In October 2020, Nature endorsed Joe Biden for president of the United States. It was not the first time it had endorsed a candidate for a country’s highest elected office as they also did in the recent Brazilian election nor were they the only scientific publication to do so. But why does Nature cover politics?

“Influential political voices are eschewing rigorous evidence and interfering with or undermining the functioning of independent judicial and regulatory bodies that rely on rigorous science and evidence. This has been noticeable in other countries, too, including Brazil, India, Hungary and the United Kingdom. It’s hard to know whether this is a long-term trend or global phenomenon, or something specific to certain places and circumstances. These are questions that researchers are investigating. Scientists are also testing strategies for ways to bridge the political divide”, the Nature editorial said.

However, it is clear not even objective analysis and recommendation can change some people’s mind as a recent Nature Human Behaviour study has suggested that Nature’s 2020 endorsement led many supporters of now former president Donald Trump to lose trust in science and in Nature as a source of evidence-based knowledge based on a randomized experiment involving 4,260 US adults, carried out in mid-2021, during the COVID-19 pandemic, by Floyd Zhang at Stanford University in California.

…and they died for their belief.

It’s deadly to be a Trump Republican

 A September 2022 working paper on excess death rates for Republicans and Democrats found that: “Political affiliation has emerged as a potential risk factor for COVID-19, amid evidence that Republican-leaning counties have had higher COVID-19 death rates than Democrat- leaning counties and evidence of a link between political party affiliation and vaccination views. This study constructs an individual-level dataset with political affiliation and excess death rates during the COVID-19 pandemic via a linkage of 2017 voter registration in Ohio and Florida to mortality data from 2018 to 2021.

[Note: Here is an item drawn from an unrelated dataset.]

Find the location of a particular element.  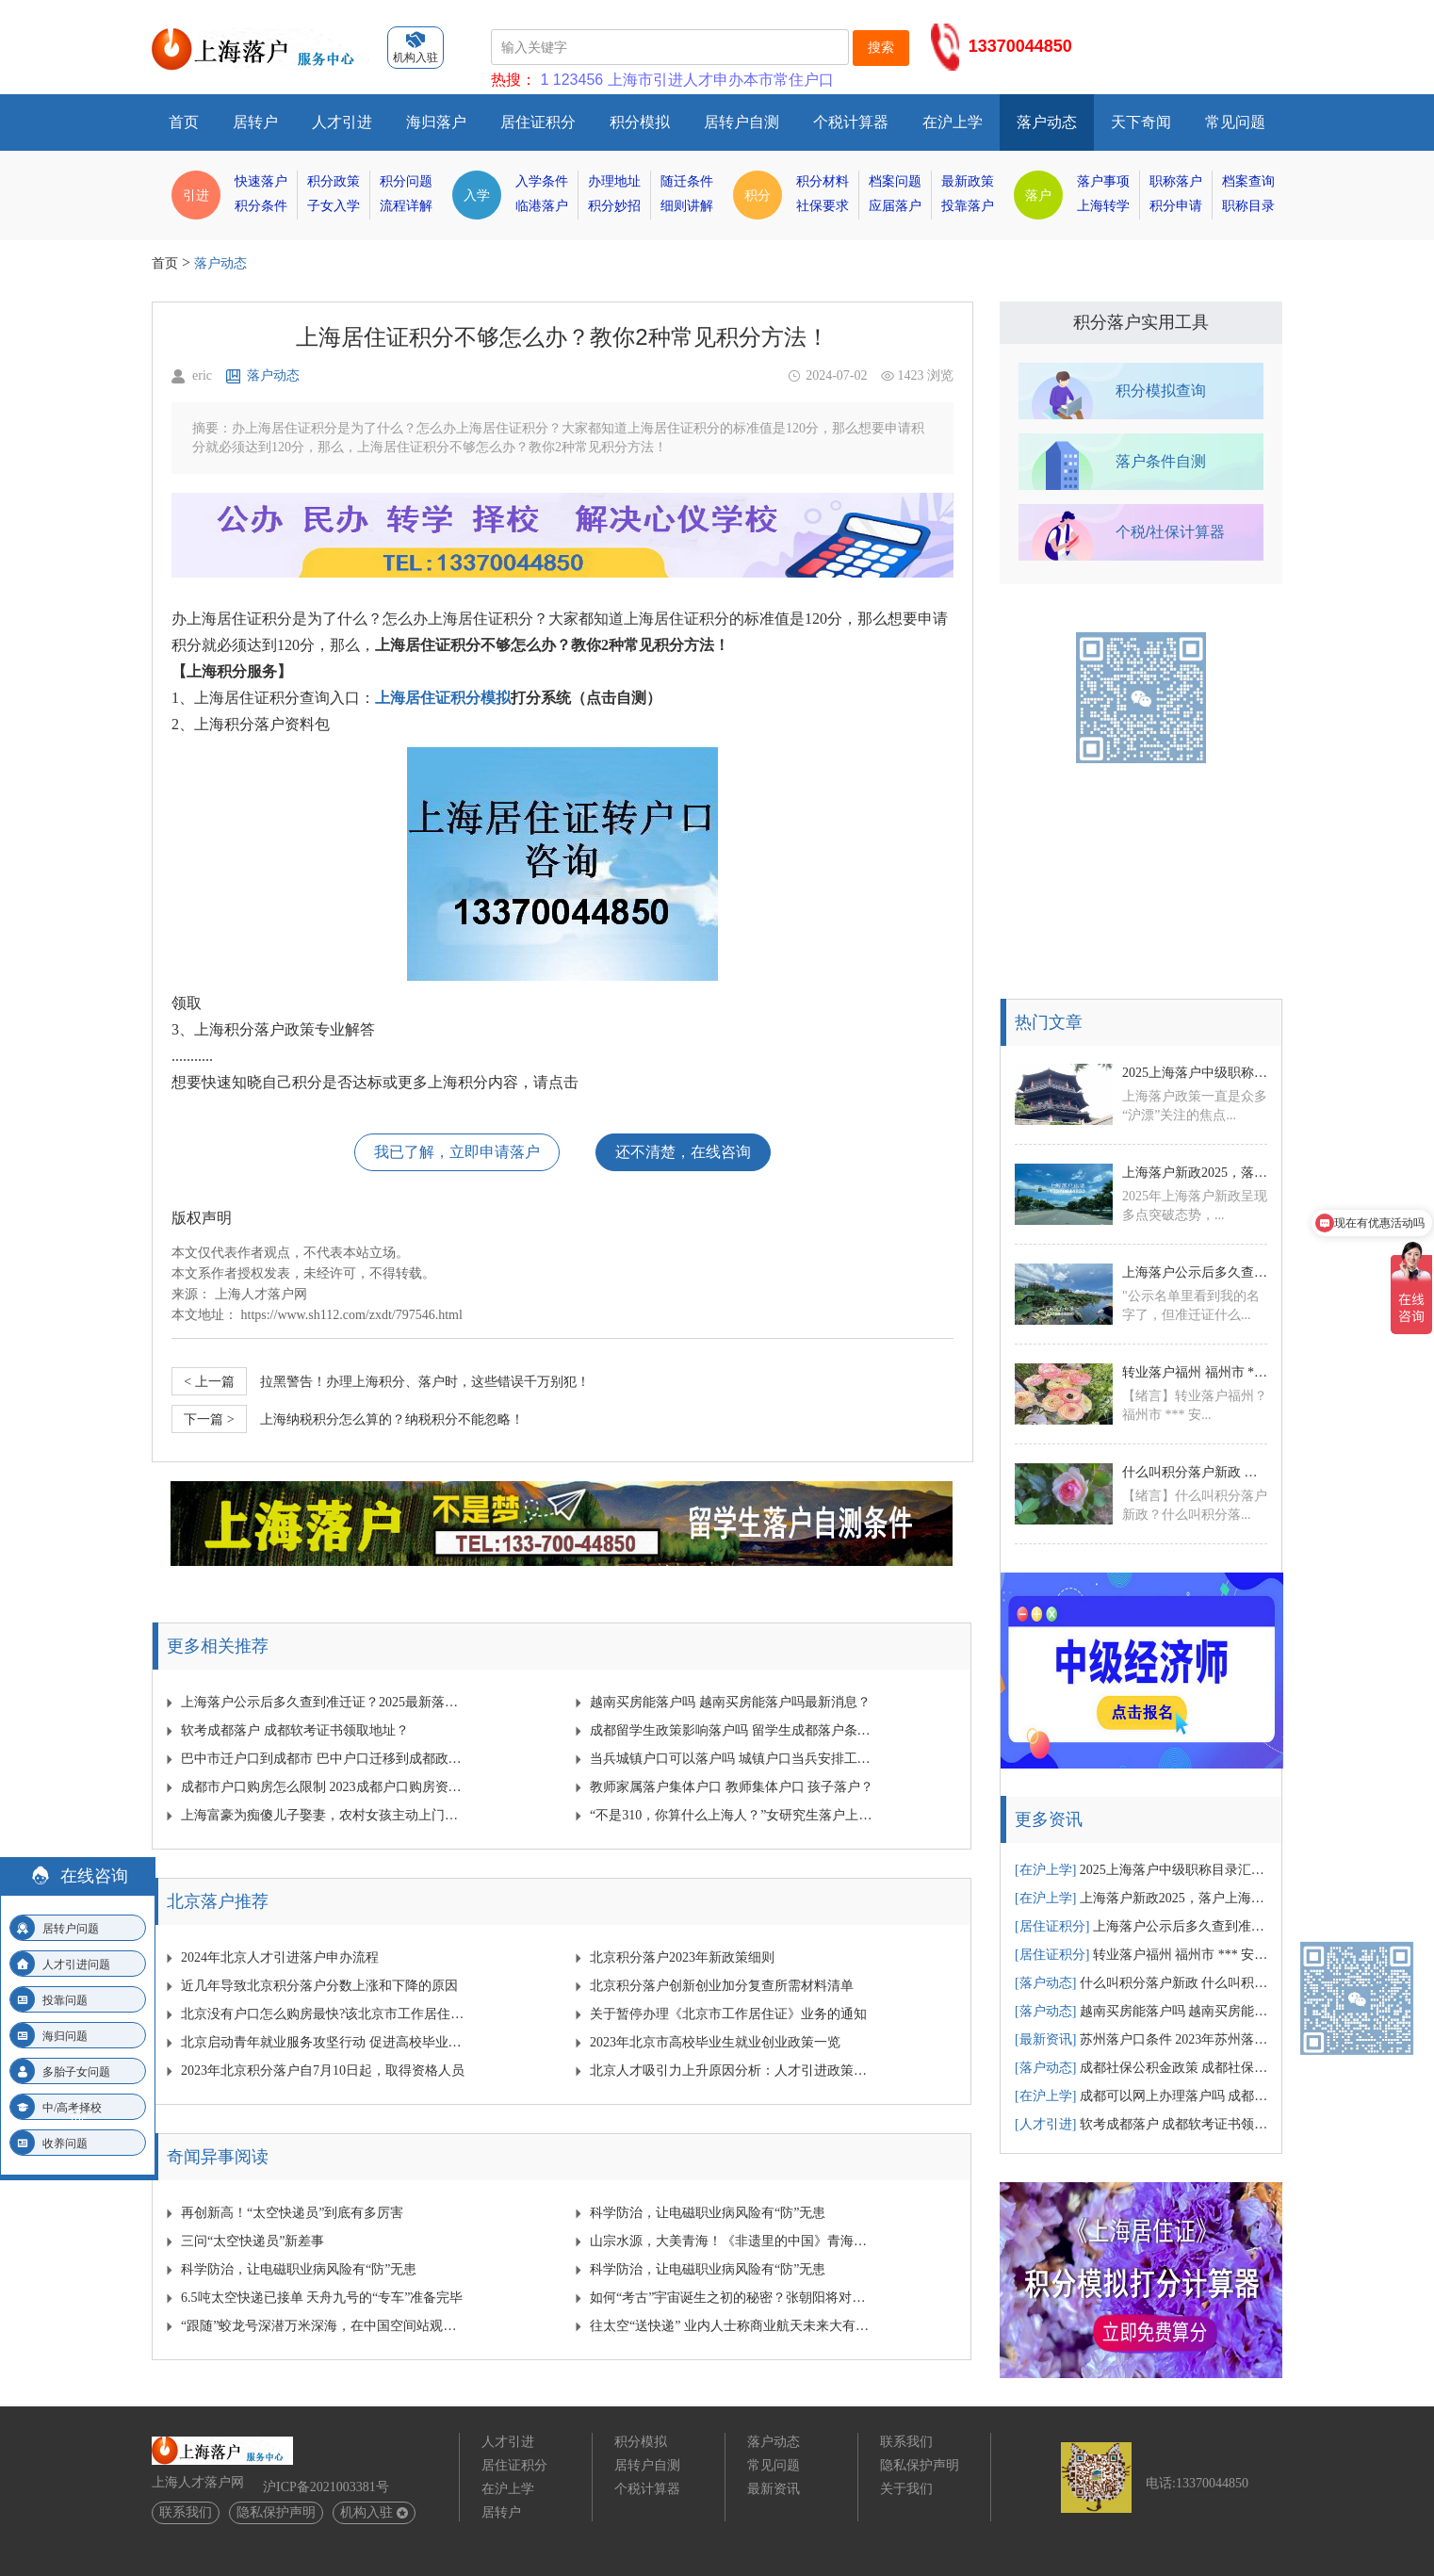 2023年北京市高校毕业生就业创业政策一览 is located at coordinates (715, 2042).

“We estimate substantially higher excess death rates for registered Republicans when compared to registered Democrats, with almost all of the difference concentrated in the period after vaccines were widely available in our study states. Overall, the excess death rate for Republicans was 5.4 percentage points (pp), or 76%, higher than the excess death rate for Democrats. Post- vaccines, the excess death rate gap between Republicans and Democrats widened from 1.6 pp (22% of the Democrat excess death rate) to 10.4 pp (153% of the Democrat excess death rate).

“The gap in excess death rates between Republicans and Democrats is concentrated in counties with low vaccination rates and only materializes after vaccines became widely available.”

Oh well there is probably a good side to this – the US gene pool might be better as a result.

Defence nonsense

 Regular readers might recall the evidence the blog and its friend John Phillips gave to the Joint Standing Committee inquiry investigating war powers reform including the suggestion that the Defence Department evidence should be discounted on the basis that an organization unable to provide troops with the resources on time, on budget and able to be effectively deployed had little credibility.

Needless to say the committee was nobbled from the outset by the Albanese Government ruling out any change.

Tony Jaques, who as well as being an issues management expert is also a distinguished military historian who published a monumental Dictionary of Battles and Sieges, recently emailed saying that he had read the Defence submission and noted its comment that:

An informed parliamentary decision-making process would require access to sensitive information and generate risks to ADF operational security and key intelligence relationships.

 He asked: “And this argument holds water? And it explains why Colin Powell stood in front of the UN with photographs and PPT to justify Iraq had WMD and why the US et al should invade? One wonders how the CDF could let such a flaky doc out of the Dept.”